Some years ago I invented an unbreakable cipher. I had the good fortune to encounter a cryptographer a few days ago, and told him the method. He excused himself for five minutes, and when he came back he told me how to break it.
They've made some progress in cryptography in the last 30 years. The most significant development was the RSA method, which depends on identifying two long primes (originally, about 60 digits each), multiplying them to get a 120-digit number, and then using that number to encode the message in such a way that you can't decode it unless you can factor it into the two 60-digit primes. It was and is possible to factor a 120-digit number into its primes, but at the time you needed a lot of patience; if I recall rightly the computational power of the early 1980s was such that it would take approximately the lifetime of the earth to do it.
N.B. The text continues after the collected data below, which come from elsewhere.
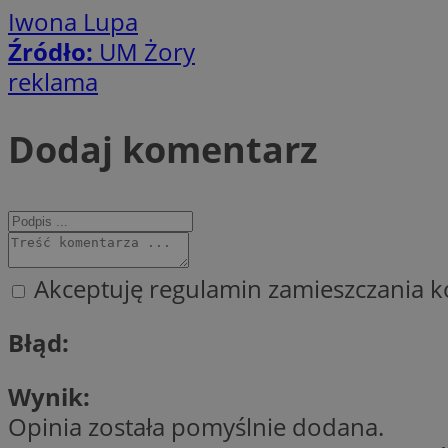
Iwona Lupa
Źródło:
UM Żory
li_gc
reklama
CookieScriptConse
Dodaj komentarz
Nazwa
Nazwa
Akceptuję regulamin zamieszczania k
Nazwa
gid_CAESEEbgrCsX
_ga_L2744325BY
__mguid_
tt_viewer
Błąd:
_ga
DSID
Wynik:
Opinia została pomyślnie dodana.
ADKUID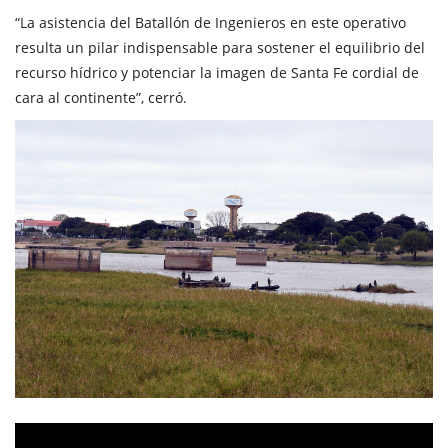
“La asistencia del Batallón de Ingenieros en este operativo
resulta un pilar indispensable para sostener el equilibrio del
recurso hídrico y potenciar la imagen de Santa Fe cordial de
cara al continente”, cerró.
One side effect of the RSA system was that you could announce a portion of your code to the world, and others could use it to encode messages to you, which only you could decode because only you knew your two primes that produced your public key. It was something as if you could announce that your public key was 91, but only you knew (or could calculate) that its two prime factors are 13 and 7.
Computers got faster and more powerful, and then someone invented a method to factor 120-digit numbers more efficiently, meaning that 60-digit primes weren't strong enough. My cryptographer friend said that Microsoft now uses 300-digit numbers for its encrypting, requiring two primes of 150 or so digits each. No doubt eventually encryption will use primes in the thousands of digits.